For a commutative ring $R$ and an $R$-module $M$, define the exterior algebra $\bigwedge M$ as the quotient algebra $T(M)/J$ with $J$ being the two-sided ideal of $T(M)$ generated by the elements of the form $m\otimes m, m \in M$. Set $\bigwedge^n M = (\bigotimes^n M + J)/J$.
Let $\pi_I\colon T(M)\to T(M)/J$ be the canonical projection and $l_n\colon \bigotimes^n M \to \bigoplus_{n \geq 0} \bigotimes^n M = T(M)$ be the canonical injection. When $\mathrm{im}(\pi_I\circ l_n) = \bigwedge^n M$, so we may consider a canonical $R$-linear map $p_n\colon \bigotimes^n M\to \bigwedge^n M$ given by $(m_1,...,m_n) \mapsto m_1\wedge ... \wedge m_n$.

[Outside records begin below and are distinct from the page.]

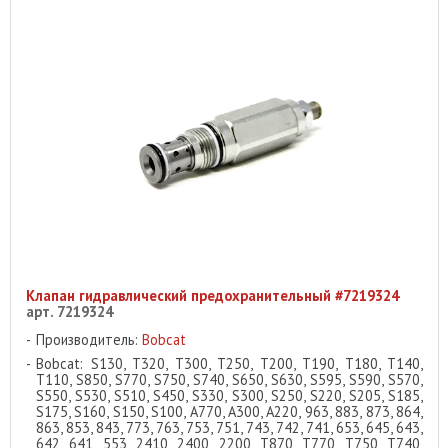
Клапан гидравлический предохранительный #7219324
арт. 7219324
Производитель:
Bobcat
Bobcat: S130, T320, T300, T250, T200, T190, T180, T140,
T110, S850, S770, S750, S740, S650, S630, S595, S590, S570,
S550, S530, S510, S450, S330, S300, S250, S220, S205, S185,
S175, S160, S150, S100, A770, A300, A220, 963, 883, 873, 864,
863, 853, 843, 773, 763, 753, 751, 743, 742, 741, 653, 645, 643,
642, 641, 553, 2410, 2400, 2200, T870, T770, T750, T740,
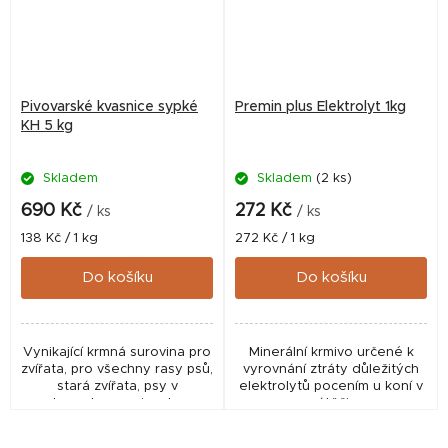
Pivovarské kvasnice sypké
Premin plus Elektrolyt 1kg
KH 5 kg
Skladem
Skladem
(2 ks)
690 Kč
272 Kč
/ ks
/ ks
Měrná
Měrná
138 Kč / 1 kg
272 Kč / 1 kg
cena:
cena:
Do košíku
Do košíku
Vynikající krmná surovina pro
Minerální krmivo určené k
zvířata, pro všechny rasy psů,
vyrovnání ztráty důležitých
stará zvířata, psy v
elektrolytů pocením u koní v
rekonvalescenci, nebo v
zátěži.
zátěži. Vynikající zdroj
bílkovin, vitamínů a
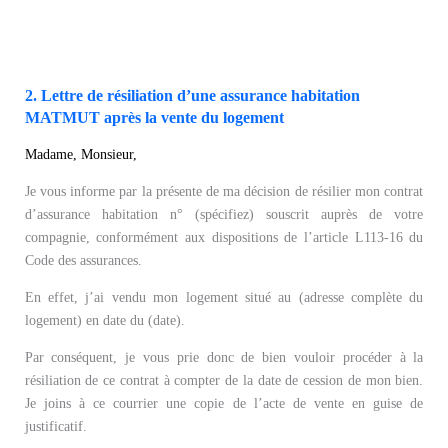
2. Lettre de résiliation d’une assurance habitation
MATMUT après la vente du logement
Madame, Monsieur,
Je vous informe par la présente de ma décision de résilier mon contrat
d’assurance habitation n° (spécifiez) souscrit auprès de votre
compagnie, conformément aux dispositions de l’article L113-16 du
Code des assurances.
En effet, j’ai vendu mon logement situé au (adresse complète du
logement) en date du (date).
Par conséquent, je vous prie donc de bien vouloir procéder à la
résiliation de ce contrat à compter de la date de cession de mon bien.
Je joins à ce courrier une copie de l’acte de vente en guise de
justificatif.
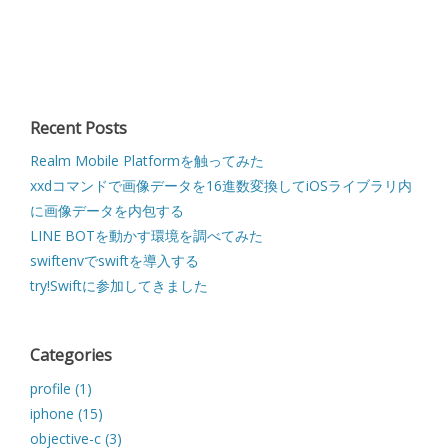
Recent Posts
Realm Mobile Platformを触ってみた
xxdコマンドで画像データを16進数変換してiOSライブラリ内
に画像データを内包する
LINE BOTを動かす環境を調べてみた
swiftenvでswiftを導入する
try!Swiftに参加してきました
Categories
profile (1)
iphone (15)
objective-c (3)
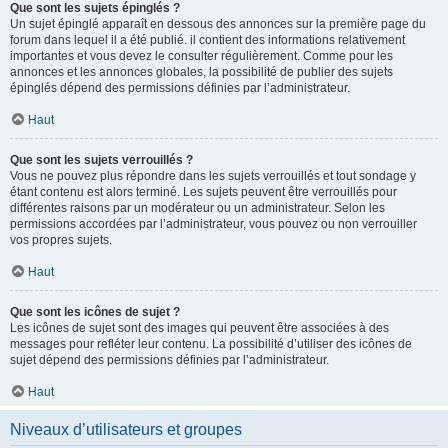
Que sont les sujets épinglés ?
Un sujet épinglé apparaît en dessous des annonces sur la première page du
forum dans lequel il a été publié. il contient des informations relativement
importantes et vous devez le consulter régulièrement. Comme pour les
annonces et les annonces globales, la possibilité de publier des sujets
épinglés dépend des permissions définies par l’administrateur.
Haut
Que sont les sujets verrouillés ?
Vous ne pouvez plus répondre dans les sujets verrouillés et tout sondage y
étant contenu est alors terminé. Les sujets peuvent être verrouillés pour
différentes raisons par un modérateur ou un administrateur. Selon les
permissions accordées par l’administrateur, vous pouvez ou non verrouiller
vos propres sujets.
Haut
Que sont les icônes de sujet ?
Les icônes de sujet sont des images qui peuvent être associées à des
messages pour refléter leur contenu. La possibilité d’utiliser des icônes de
sujet dépend des permissions définies par l’administrateur.
Haut
Niveaux d’utilisateurs et groupes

I want to prove that the kernel of this map is generated by $m_1\otimes ... \otimes m \otimes m \otimes ... \otimes m_n$ as a su bmodule of $\otimes^n M$. One direction is trivial, but I'm not sure how to prove that $\mathrm{ker}(p_n)$ is a subset of this submodule. Let $\sum_{i = 1}^k m_{i,1}\otimes ... \otimes m_{i,n}$ be a typical element of $\bigotimes^n M$. If it belongs to $\ker(p_n)$, then $\sum_{i = 1}^k m_{i,1}\otimes ... \otimes m_{i,n} \in J$. But it doesn't follow that $m_{i,1}\otimes ... \otimes m_{i,n} \in J$ for $i = 1,...,k$.